A snapshot of 42 patients in the ward on December 2 revealed that 29 (70%) did not need additional oxygen.
“These patients are saturating well on room air and do not present with any respiratory symptoms. These are the patients that we would call ‘incidental Covid-19 admissions’, having had another medical or surgical reason for admission.
“Thirteen patients are dependent on supplemental oxygen of which nine (21%) have a diagnosis of Covid-19 pneumonia based on a combination of symptoms, clinical signs, CXR and inflammatory markers.

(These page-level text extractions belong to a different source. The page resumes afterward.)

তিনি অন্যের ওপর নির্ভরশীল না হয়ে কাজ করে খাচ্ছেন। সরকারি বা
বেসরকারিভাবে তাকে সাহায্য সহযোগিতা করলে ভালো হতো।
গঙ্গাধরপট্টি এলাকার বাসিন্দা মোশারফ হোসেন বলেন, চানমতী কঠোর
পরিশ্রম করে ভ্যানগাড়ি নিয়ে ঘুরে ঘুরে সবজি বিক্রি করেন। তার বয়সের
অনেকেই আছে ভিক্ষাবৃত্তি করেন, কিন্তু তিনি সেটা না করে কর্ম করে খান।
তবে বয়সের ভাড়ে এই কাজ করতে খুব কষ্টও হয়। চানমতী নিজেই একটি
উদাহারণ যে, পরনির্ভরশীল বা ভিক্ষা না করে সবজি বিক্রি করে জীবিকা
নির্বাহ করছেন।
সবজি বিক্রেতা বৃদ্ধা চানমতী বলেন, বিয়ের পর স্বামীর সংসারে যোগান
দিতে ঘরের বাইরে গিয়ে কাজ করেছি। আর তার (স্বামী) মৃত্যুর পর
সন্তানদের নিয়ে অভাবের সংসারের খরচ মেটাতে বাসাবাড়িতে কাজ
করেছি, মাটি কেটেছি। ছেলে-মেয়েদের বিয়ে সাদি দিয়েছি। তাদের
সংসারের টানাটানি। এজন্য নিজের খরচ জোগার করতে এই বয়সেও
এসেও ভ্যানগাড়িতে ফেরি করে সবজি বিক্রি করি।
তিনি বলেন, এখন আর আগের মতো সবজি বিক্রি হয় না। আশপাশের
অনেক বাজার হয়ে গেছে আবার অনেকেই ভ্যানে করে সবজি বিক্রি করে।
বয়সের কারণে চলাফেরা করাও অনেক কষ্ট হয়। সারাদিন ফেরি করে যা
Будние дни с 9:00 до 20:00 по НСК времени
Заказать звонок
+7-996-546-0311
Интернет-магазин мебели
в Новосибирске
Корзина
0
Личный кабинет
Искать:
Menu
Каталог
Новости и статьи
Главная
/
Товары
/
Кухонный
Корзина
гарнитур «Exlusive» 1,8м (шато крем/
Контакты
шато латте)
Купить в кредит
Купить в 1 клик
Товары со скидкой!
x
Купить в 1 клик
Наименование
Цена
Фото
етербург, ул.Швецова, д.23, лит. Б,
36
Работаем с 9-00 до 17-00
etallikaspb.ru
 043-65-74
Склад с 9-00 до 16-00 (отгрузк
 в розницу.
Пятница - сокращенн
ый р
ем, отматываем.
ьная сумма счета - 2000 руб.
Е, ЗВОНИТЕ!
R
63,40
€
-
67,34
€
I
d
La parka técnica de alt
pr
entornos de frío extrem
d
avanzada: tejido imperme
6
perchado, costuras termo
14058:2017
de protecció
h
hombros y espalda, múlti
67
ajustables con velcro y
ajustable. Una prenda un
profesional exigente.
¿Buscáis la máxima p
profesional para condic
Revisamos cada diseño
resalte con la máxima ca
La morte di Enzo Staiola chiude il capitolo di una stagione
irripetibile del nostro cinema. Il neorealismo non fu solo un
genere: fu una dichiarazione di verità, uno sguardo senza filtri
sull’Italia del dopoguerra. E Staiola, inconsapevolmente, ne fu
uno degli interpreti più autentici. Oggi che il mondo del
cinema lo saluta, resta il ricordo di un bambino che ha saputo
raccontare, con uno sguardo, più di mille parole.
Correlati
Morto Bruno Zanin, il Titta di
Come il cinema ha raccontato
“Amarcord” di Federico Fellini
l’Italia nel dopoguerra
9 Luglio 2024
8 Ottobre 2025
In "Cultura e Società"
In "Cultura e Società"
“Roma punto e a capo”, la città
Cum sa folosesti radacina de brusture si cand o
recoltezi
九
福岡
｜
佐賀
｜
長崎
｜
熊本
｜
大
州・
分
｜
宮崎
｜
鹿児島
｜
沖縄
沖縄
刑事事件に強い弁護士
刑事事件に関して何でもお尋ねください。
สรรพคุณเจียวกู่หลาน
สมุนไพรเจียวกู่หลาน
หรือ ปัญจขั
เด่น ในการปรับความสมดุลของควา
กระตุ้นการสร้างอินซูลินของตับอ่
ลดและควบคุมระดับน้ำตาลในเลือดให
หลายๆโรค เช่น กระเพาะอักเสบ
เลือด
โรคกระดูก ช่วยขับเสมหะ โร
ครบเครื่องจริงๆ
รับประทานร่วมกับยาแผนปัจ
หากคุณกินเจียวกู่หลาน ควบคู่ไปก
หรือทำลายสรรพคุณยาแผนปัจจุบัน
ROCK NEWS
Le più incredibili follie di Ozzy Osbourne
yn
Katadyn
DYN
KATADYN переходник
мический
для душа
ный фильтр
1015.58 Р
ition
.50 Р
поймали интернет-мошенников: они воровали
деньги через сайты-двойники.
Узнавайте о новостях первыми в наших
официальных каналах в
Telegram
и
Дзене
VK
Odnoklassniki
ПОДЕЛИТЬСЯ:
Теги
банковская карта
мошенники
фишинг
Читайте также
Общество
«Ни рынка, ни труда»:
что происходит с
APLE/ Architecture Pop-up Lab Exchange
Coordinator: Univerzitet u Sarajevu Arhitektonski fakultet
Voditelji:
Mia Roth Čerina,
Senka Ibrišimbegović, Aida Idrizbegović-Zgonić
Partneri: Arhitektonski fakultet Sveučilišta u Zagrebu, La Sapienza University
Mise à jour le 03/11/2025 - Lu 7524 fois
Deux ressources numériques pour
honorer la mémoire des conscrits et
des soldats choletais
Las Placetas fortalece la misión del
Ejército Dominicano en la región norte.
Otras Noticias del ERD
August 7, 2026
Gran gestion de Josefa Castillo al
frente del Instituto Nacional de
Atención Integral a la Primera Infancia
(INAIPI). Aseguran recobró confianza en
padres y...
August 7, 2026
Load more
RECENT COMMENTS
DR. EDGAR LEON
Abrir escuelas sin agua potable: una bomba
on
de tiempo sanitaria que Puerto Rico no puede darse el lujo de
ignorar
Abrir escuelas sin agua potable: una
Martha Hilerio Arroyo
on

All are being prescribed steroids as the mainstay of therapy,” reads the report.
The remaining four patients were on oxygen for other medical reasons — two previously on home oxygen, one in heart failure and one with a confirmed diagnosis of pneumocystis pneumonia.
Of 38 adults in the Covid-19 wards on December 2, six were vaccinated while 24 were unvaccinated and eight had unknown vaccination status.
Of the nine patients with Covid-19 pneumonia, eight were unvaccinated, and one is a child.
The report says only a single patient on oxygen was fully vaccinated but the reason for the oxygen was chronic obstructive pulmonary disease.
On the severity of the Omicron variant, the report says the best indicator of disease severity was measured by the in-hospital death rate. On this front, there were 10 deaths in the SBAH/TDH cohort in the past two weeks, making up 6.6% of the 166 admissions.
Four deaths were in adults aged 26 to 36 and five deaths were in adults over 60. One death was of a child where the cause of death was unrelated to Covid-19.
The report added that there were no Covid-19 related deaths among 34 admissions in the paediatric Covid-19 wards in the past two weeks.
“For now, the death rates in the past two weeks, as well as in the past 18 months at the SBAH/TDH complex are lower than the overall in-hospital death rate of 23% for the country in previous waves, as reported by the NICD,” reads the report.